» THE TASK: Scan the listing for "Compute" and copy out each line that has it.

» MATERIAL SUPPLIED:
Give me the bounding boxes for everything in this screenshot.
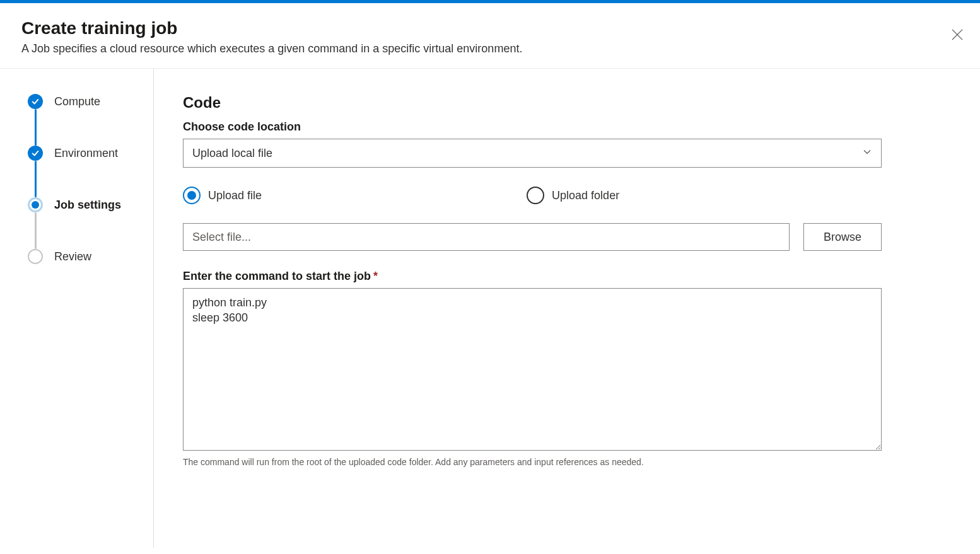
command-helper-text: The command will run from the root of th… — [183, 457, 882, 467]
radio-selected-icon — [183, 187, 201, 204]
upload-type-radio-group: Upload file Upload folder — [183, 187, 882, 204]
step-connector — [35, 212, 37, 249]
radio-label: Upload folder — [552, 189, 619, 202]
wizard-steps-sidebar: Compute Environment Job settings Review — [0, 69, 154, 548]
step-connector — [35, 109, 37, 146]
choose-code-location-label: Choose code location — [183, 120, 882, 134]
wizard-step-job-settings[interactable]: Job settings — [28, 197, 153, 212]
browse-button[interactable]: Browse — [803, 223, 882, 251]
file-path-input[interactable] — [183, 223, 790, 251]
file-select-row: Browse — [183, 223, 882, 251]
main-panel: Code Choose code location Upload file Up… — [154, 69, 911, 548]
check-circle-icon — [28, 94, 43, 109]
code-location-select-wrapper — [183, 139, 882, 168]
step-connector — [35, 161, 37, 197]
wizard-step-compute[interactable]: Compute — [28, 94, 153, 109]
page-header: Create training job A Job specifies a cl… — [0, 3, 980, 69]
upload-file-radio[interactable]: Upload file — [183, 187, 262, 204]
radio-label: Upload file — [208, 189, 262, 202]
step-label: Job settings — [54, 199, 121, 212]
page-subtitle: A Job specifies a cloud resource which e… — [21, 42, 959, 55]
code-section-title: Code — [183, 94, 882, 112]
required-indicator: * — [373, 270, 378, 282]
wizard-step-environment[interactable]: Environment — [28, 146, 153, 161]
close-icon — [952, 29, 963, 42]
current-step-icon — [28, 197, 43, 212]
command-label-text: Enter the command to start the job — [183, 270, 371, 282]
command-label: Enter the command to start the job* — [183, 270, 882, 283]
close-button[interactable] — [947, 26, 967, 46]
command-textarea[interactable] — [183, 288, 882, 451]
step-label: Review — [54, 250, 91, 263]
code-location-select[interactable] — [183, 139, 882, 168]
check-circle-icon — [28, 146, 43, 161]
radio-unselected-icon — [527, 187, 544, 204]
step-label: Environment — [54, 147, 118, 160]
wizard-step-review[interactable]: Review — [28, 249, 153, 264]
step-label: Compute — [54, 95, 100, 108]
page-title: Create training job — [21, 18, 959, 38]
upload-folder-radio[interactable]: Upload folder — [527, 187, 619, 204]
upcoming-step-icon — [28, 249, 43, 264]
--
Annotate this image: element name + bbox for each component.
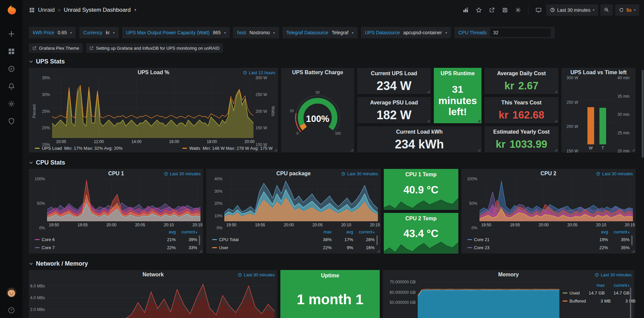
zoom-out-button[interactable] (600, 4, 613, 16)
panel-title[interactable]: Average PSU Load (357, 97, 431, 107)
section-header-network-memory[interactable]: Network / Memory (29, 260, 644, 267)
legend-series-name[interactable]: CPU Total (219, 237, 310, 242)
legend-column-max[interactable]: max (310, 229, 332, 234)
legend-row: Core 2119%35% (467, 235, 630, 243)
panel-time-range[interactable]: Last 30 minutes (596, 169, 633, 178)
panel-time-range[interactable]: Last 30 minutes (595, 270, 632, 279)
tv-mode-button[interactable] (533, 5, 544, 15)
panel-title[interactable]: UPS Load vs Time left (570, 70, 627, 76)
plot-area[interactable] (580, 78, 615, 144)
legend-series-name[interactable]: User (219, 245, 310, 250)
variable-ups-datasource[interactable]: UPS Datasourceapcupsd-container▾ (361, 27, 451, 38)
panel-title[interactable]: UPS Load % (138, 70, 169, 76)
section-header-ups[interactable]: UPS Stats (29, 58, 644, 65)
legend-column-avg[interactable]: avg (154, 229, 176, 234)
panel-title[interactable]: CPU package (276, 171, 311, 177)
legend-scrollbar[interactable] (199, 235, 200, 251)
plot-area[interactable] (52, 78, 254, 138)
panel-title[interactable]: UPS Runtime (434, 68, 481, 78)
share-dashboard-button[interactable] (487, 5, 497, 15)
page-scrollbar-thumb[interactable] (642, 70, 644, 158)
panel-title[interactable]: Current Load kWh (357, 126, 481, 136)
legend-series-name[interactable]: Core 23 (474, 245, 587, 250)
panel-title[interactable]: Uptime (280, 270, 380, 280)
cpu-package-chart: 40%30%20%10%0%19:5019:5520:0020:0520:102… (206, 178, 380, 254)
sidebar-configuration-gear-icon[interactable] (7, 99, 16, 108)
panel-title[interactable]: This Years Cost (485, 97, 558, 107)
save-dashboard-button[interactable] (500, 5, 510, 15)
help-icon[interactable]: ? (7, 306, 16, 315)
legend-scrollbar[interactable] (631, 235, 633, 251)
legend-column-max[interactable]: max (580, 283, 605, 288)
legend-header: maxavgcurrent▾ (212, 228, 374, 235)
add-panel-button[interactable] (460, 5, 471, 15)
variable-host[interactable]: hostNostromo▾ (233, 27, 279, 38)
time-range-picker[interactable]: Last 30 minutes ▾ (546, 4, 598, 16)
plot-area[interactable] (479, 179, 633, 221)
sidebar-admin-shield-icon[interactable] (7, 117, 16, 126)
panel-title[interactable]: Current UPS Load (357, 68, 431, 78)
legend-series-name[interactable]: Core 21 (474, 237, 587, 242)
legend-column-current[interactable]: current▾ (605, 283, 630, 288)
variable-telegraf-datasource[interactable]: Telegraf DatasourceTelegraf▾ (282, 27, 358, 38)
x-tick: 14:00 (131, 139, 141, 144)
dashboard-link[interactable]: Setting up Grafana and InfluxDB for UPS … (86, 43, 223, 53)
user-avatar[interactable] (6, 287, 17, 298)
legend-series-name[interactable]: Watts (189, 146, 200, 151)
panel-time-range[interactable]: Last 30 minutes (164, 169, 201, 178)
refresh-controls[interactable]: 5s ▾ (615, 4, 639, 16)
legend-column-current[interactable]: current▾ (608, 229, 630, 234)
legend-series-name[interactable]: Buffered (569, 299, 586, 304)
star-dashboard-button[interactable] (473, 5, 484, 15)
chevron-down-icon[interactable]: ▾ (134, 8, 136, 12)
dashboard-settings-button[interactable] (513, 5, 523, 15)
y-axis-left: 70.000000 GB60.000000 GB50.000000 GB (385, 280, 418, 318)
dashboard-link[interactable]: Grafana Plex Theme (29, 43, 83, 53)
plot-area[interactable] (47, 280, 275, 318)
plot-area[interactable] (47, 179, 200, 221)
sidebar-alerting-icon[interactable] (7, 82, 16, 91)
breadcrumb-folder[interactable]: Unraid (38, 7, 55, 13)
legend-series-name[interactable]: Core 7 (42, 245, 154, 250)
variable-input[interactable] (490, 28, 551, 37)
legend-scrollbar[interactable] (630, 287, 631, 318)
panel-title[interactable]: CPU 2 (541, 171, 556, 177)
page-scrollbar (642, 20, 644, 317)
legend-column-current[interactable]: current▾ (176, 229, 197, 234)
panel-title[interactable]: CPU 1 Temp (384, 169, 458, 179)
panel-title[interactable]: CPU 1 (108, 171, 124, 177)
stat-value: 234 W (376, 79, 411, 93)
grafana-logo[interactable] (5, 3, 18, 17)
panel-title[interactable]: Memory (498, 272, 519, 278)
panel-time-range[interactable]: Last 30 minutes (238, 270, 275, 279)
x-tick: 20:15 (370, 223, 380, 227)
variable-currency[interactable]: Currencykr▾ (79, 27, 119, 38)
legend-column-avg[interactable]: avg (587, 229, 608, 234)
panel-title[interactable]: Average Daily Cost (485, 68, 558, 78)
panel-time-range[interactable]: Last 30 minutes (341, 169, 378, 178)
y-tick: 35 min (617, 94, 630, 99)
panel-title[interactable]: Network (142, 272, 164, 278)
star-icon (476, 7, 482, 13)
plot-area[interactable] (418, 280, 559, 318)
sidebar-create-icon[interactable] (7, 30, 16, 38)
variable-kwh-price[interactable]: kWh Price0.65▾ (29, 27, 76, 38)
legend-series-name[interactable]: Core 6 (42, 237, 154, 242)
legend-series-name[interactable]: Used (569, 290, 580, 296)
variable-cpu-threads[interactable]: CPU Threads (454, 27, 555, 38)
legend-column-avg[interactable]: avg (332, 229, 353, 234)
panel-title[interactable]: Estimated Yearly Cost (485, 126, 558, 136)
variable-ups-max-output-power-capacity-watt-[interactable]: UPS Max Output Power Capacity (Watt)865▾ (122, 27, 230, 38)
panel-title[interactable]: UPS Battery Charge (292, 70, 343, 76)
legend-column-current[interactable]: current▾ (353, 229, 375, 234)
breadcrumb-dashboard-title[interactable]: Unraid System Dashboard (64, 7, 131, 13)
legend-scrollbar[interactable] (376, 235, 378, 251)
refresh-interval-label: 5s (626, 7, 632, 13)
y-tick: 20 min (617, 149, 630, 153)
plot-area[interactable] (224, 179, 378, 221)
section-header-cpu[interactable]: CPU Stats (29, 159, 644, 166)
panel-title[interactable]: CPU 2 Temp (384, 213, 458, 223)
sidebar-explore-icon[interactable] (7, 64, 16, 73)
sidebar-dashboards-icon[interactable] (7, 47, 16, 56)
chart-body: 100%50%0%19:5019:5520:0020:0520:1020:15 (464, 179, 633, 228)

» TASK RESPONSE:
wizard-steps-sidebar: Compute Environment Job settings Review — [0, 69, 154, 548]
wizard-step-compute[interactable]: Compute — [28, 94, 153, 109]
step-label: Compute — [54, 95, 100, 108]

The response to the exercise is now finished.